Most importantly, I’d taken leaps and strides in my journey learning to care for patients by listening to their stories, understanding where they came from and being there for them in times of need. Never had my life intersected with homeless men in a way that I could talk to them extensively. Learning Moe and Obrad’s stories helped me understand my own perceptions and biases.
“We didn't take on the societal inequities that necessitate places like St. Vincent de Paul,” continues Matt. “But I like to think that in those moments where we were able to meet a need, and do so in a kind and empathetic way, we leave people feeling that our clinic is a place where the students and educators care. It seems small, I guess it is small, but it's something.”

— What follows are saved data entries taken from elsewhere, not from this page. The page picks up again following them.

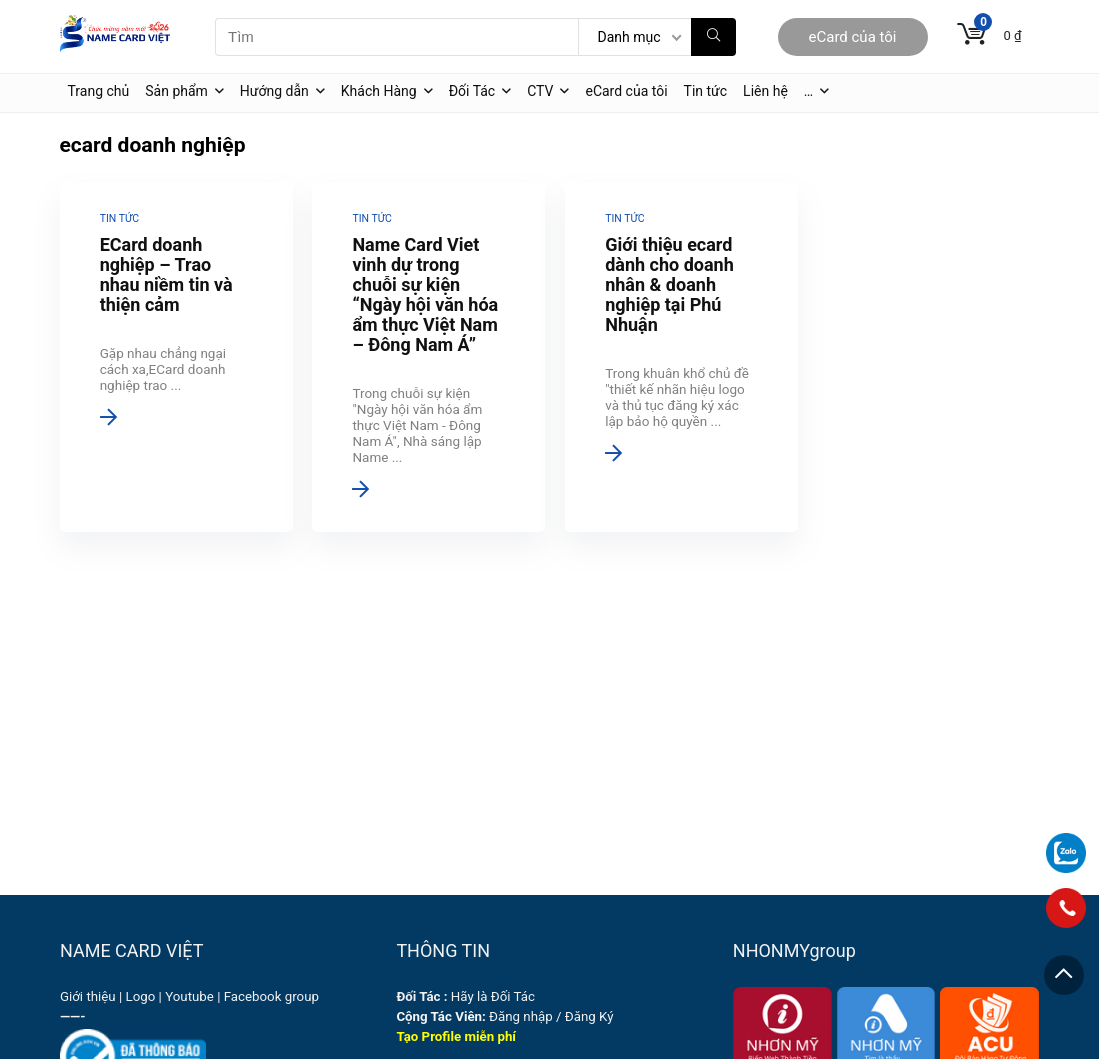 This screenshot has width=1099, height=1059. I want to click on Đăng nhập, so click(521, 1016).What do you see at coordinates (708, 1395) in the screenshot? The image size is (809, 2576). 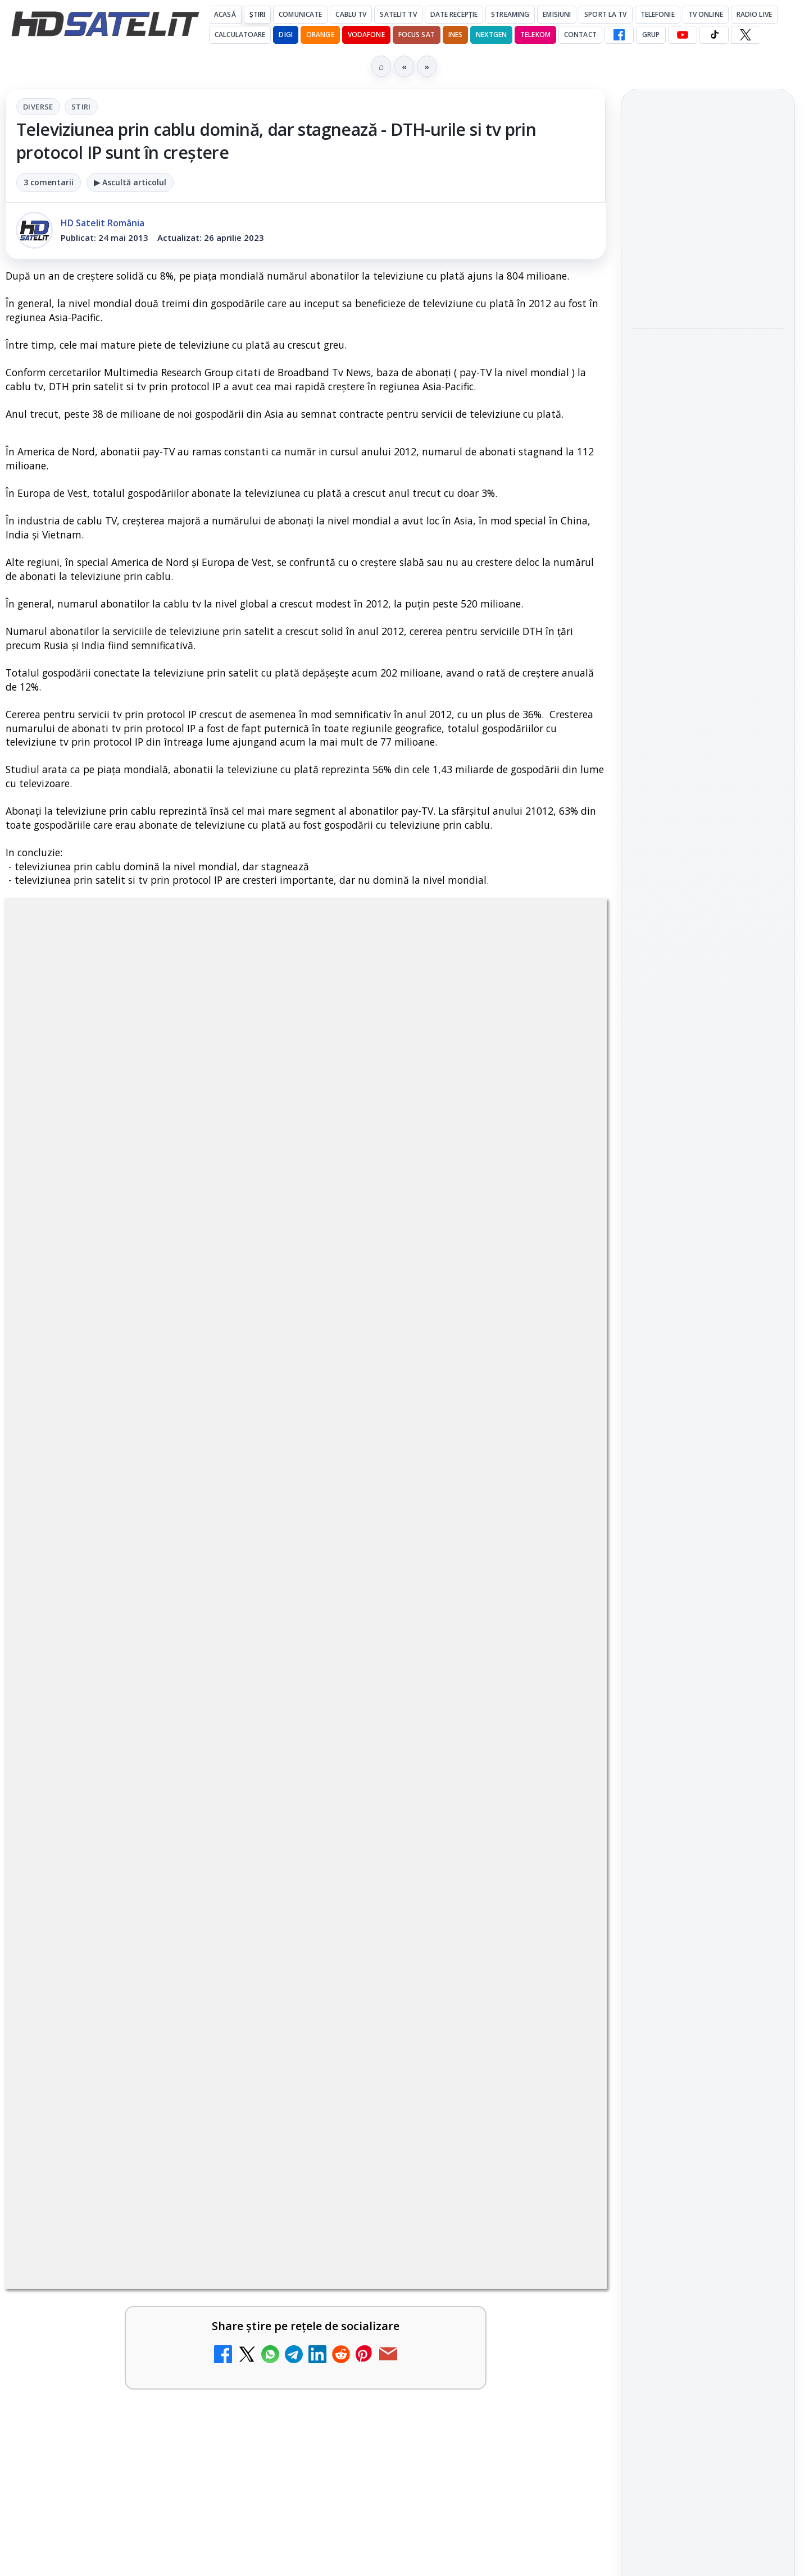 I see `Grupul de Facebook HD Satelit` at bounding box center [708, 1395].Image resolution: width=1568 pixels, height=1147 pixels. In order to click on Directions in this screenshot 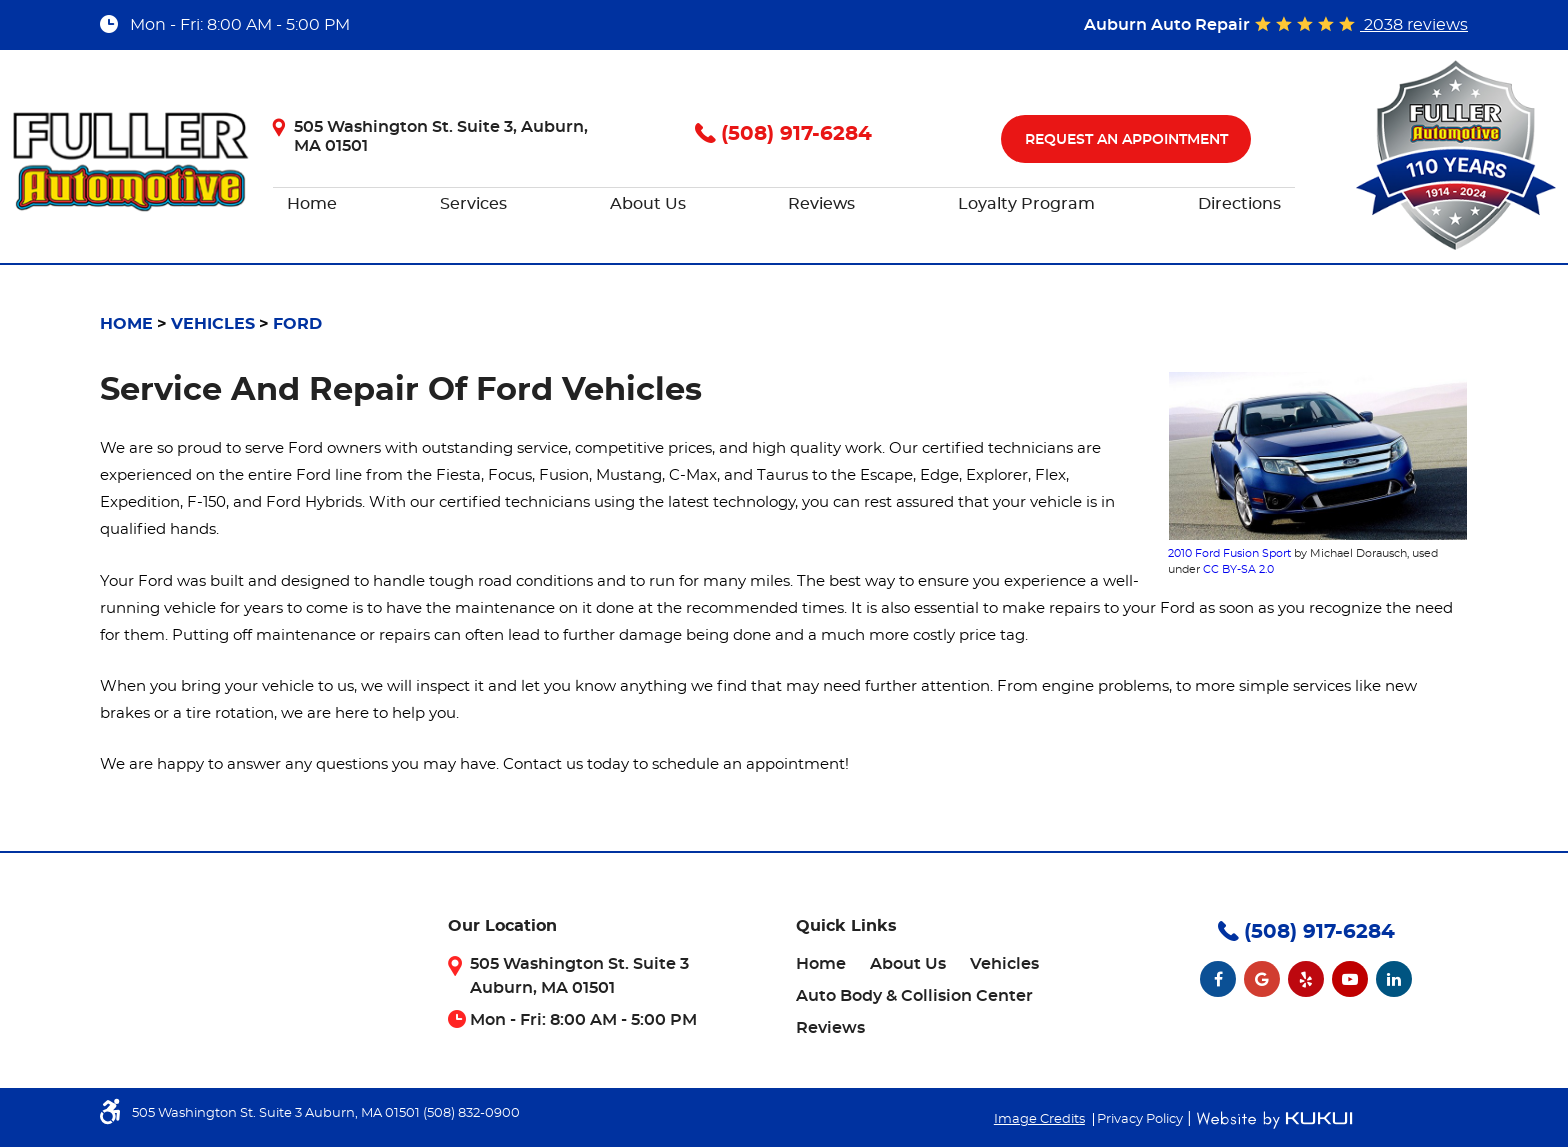, I will do `click(1239, 204)`.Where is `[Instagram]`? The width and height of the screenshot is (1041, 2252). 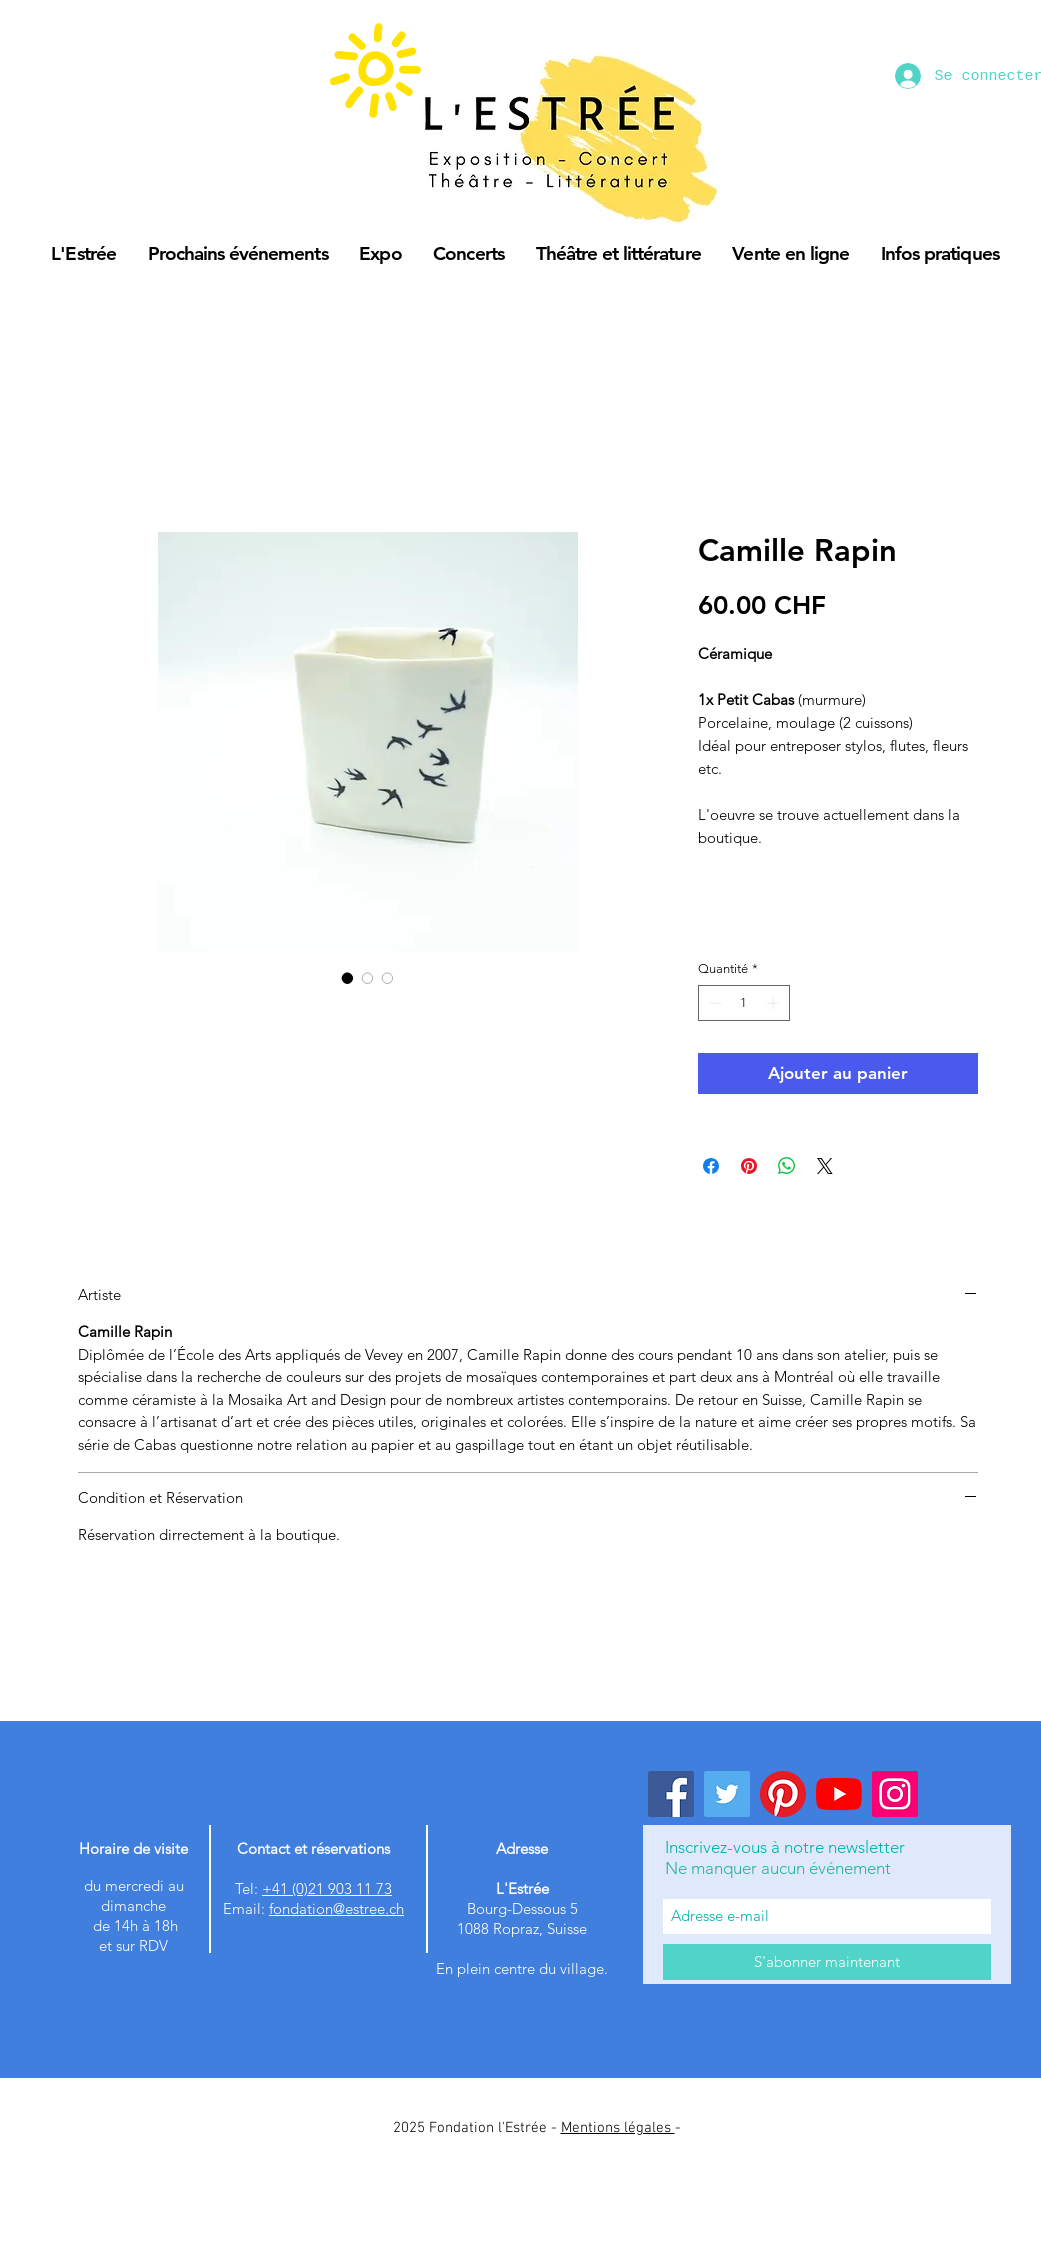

On our way out of the clinic, Dr. Dan puts on his public health hat. "Who wants to inform the staff about this local epidemic?"
The next time I go back to the shelter, both of my patients are no longer there. As a result, I’m not able to follow up. But, I’d like to hope that Moe recovered fine and that we’d helped curb the norovirus outbreak at the shelter. I’d like to imagine that Obrad’s toe isn’t flaring up too often and that he’s been able to walk around the city and find a job.
For all the others who need our help, my fellow students and I, along with our UCSF preceptors, will continue to sling our stethoscopes over our shoulders and head to St. Vincent de Paul.
*To protect patient privacy, names and some details regarding the patients in this story have been changed.